_Goal of the exercise:_ The answer must consist of every line below containing "stål".

_Records for this exercise:_
━━━━━━━━━━

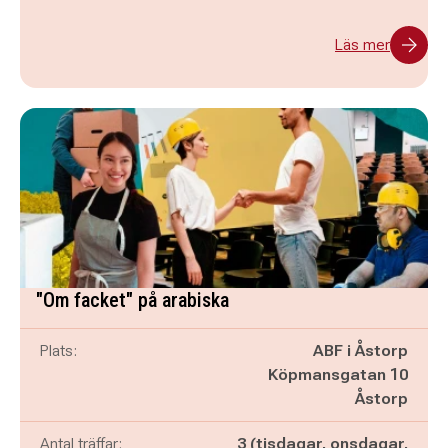
Läs mer
"Om facket" på arabiska
Plats:
ABF i Åstorp
Köpmansgatan 10
Åstorp
Antal träffar:
3 (tisdagar, onsdagar,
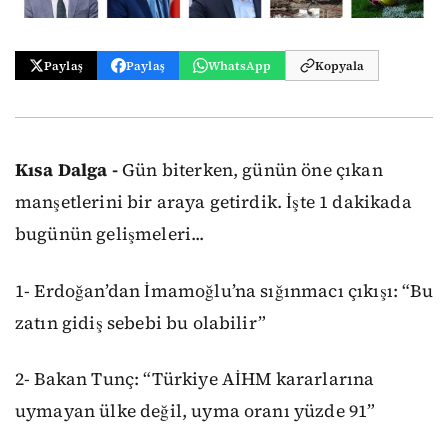
Paylaş
Paylaş
WhatsApp
Kopyala
Kısa Dalga -
Gün biterken, günün öne çıkan
manşetlerini bir araya getirdik. İşte 1 dakikada
bugünün gelişmeleri...
1- Erdoğan’dan İmamoğlu’na sığınmacı çıkışı: “Bu
zatın gidiş sebebi bu olabilir”
2- Bakan Tunç: “Türkiye AİHM kararlarına
uymayan ülke değil, uyma oranı yüzde 91”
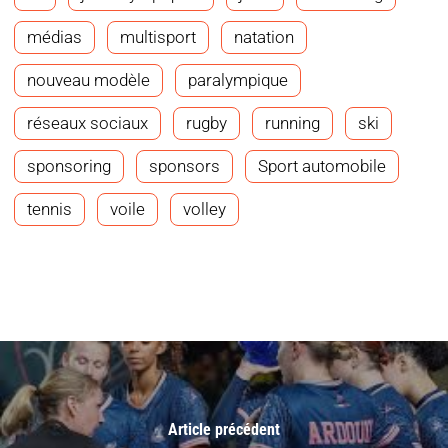
médias
multisport
natation
nouveau modèle
paralympique
réseaux sociaux
rugby
running
ski
sponsoring
sponsors
Sport automobile
tennis
voile
volley
Article précédent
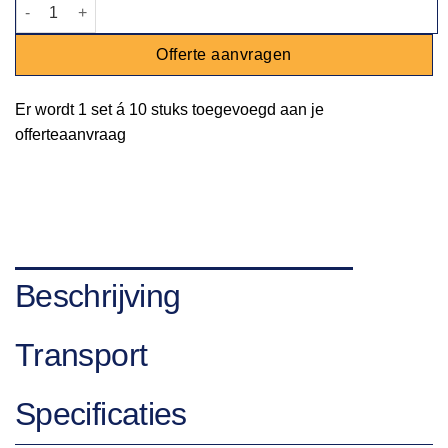
Servet ficelle aantal
Offerte aanvragen
Er wordt
1 set
á
10 stuks
toegevoegd aan je
offerteaanvraag
Beschrijving
Transport
Specificaties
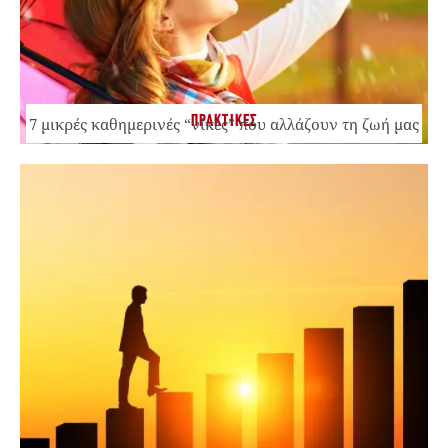
ΠΡΑΚΤΙΚΕΣ
7 μικρές καθημερινές “νίκες” που αλλάζουν τη ζωή μας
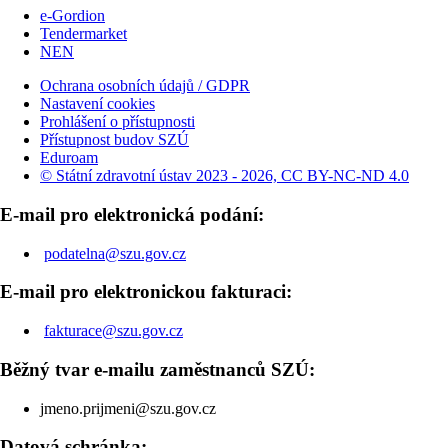
e-Gordion
Tendermarket
NEN
Ochrana osobních údajů / GDPR
Nastavení cookies
Prohlášení o přístupnosti
Přístupnost budov SZÚ
Eduroam
© Státní zdravotní ústav 2023 - 2026, CC BY-NC-ND 4.0
E-mail pro elektronická podání:
podatelna@szu.gov.cz
E-mail pro elektronickou fakturaci:
fakturace@szu.gov.cz
Běžný tvar e-mailu zaměstnanců SZÚ:
jmeno.prijmeni@szu.gov.cz
Datová schránka:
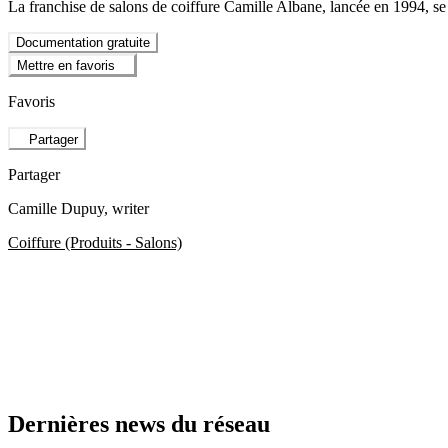
La franchise de salons de coiffure Camille Albane, lancée en 1994, s
Documentation gratuite
Mettre en favoris
Favoris
Partager
Partager
Camille Dupuy
, writer
Coiffure (Produits - Salons)
Dernières news du réseau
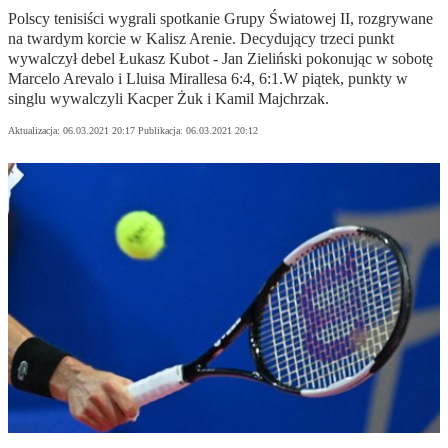
Polscy tenisiści wygrali spotkanie Grupy Światowej II, rozgrywane
na twardym korcie w Kalisz Arenie. Decydujący trzeci punkt
wywalczył debel Łukasz Kubot - Jan Zieliński pokonując w sobotę
Marcelo Arevalo i Lluisa Mirallesa 6:4, 6:1.W piątek, punkty w
singlu wywalczyli Kacper Żuk i Kamil Majchrzak.
Aktualizacja:
06.03.2021 20:17
Publikacja:
06.03.2021 20:12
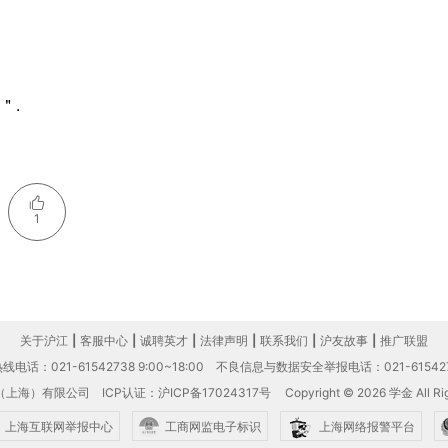
ü＂.
1
关于沪江
|
客服中心
|
诚聘英才
|
法律声明
|
联系我们
|
沪友故事
|
推广联盟
电话：021-61542738 9:00~18:00
不良信息与数据安全举报电话：021-61542
（上海）有限公司
ICP认证：沪ICP备17024317号
Copyright © 2026 学金 All Rig
上海互联网举报中心
工商网监电子标识
上海网络报警平台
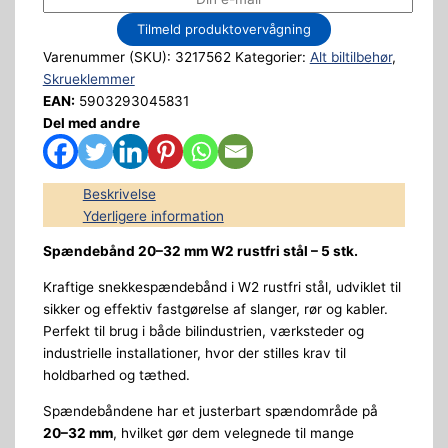
Tilmeld produktovervågning
Varenummer (SKU):
3217562
Kategorier:
Alt biltilbehør
,
Skrueklemmer
EAN:
5903293045831
Del med andre
Beskrivelse
Yderligere information
Spændebånd 20–32 mm W2 rustfri stål – 5 stk.
Kraftige snekkespændebånd i W2 rustfri stål, udviklet til
sikker og effektiv fastgørelse af slanger, rør og kabler.
Perfekt til brug i både bilindustrien, værksteder og
industrielle installationer, hvor der stilles krav til
holdbarhed og tæthed.
Spændebåndene har et justerbart spændområde på
20–32 mm
, hvilket gør dem velegnede til mange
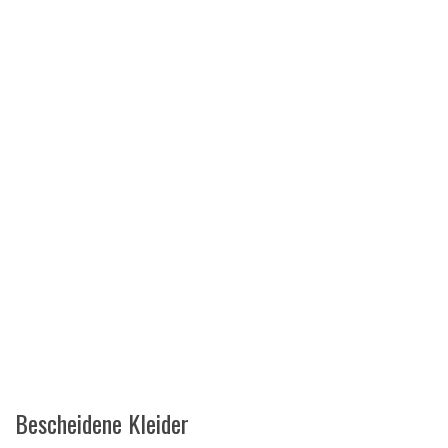
Bescheidene Kleider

━━━━━━━━━━

_Your solution:_
Spændebånd 20–32 mm W2 rustfri stål – 5 stk.
Kraftige snekkespændebånd i W2 rustfri stål, udviklet til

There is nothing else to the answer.